Website Redesign Cost in 2026: What Small Businesses Actually Pay
A plain-English guide to what a small-business website redesign costs in 2026, what drives the price, and where budgets quietly overrun.
“What will a redesign cost?” is the first question most small-business owners ask, and the honest answer — “it depends” — is useless without knowing what it depends on. This guide breaks down the real drivers so you can read a quote and know what you’re paying for.
The range, and what moves it
A template-based refresh on an existing platform sits at the low end. A custom build with new information architecture, fresh content, and integrations sits well above it. The gap is not arbitrary: it reflects genuinely different amounts of work. Page count matters far less than most owners expect; content, integrations, and complexity matter far more.
Where budgets quietly overrun
The predictable overruns are rarely design. They are content (someone has to write it), photography, integrations with booking, payment, or CRM systems, and URL migration so existing search rankings survive the move — Google’s site-move guidance shows why the redirect mapping is not a step to skip. A quote that omits these isn’t cheaper — it’s incomplete.
How to compare quotes
Ask each vendor to separate one-time build cost from ongoing maintenance, and to state plainly what content you are responsible for. As agencies reprice around system stewardship rather than production hours, the maintenance line is where long-term value — and cost — increasingly lives. The clearest quote is usually the most trustworthy one, even when it isn’t the lowest.

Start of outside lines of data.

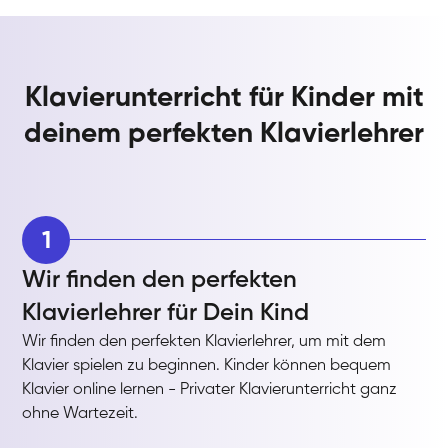
Klavierunterricht für Kinder mit
deinem perfekten Klavierlehrer
1
Wir finden den perfekten
Klavierlehrer für Dein Kind
Wir finden den perfekten Klavierlehrer, um mit dem
Klavier spielen zu beginnen. Kinder können bequem
Klavier online lernen - Privater Klavierunterricht ganz
ohne Wartezeit.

Frequently Asked Questions
How much does a small-business website redesign cost in 2026?
Most small-business redesigns fall between a few thousand dollars for a template-based refresh and the low tens of thousands for a custom build with new content and integrations. Scope, content, and integrations drive the range far more than page count.
Why do redesign quotes vary so widely?
Quotes vary because 'redesign' can mean a visual refresh on an existing platform or a full rebuild with new information architecture, content, and integrations. Two quotes that look far apart are often pricing two different projects.
What hidden costs should I budget for?
Common overruns come from content creation, photography, third-party integrations, migration of old URLs, and ongoing maintenance. Ask explicitly whether each is included, and budget for content early — it is the most common cause of stalled projects.
Is a template cheaper than a custom design?
Upfront, usually yes. But a template that fights your content or brand can cost more over time in workarounds. The right choice depends on how distinct your needs are, not on price alone.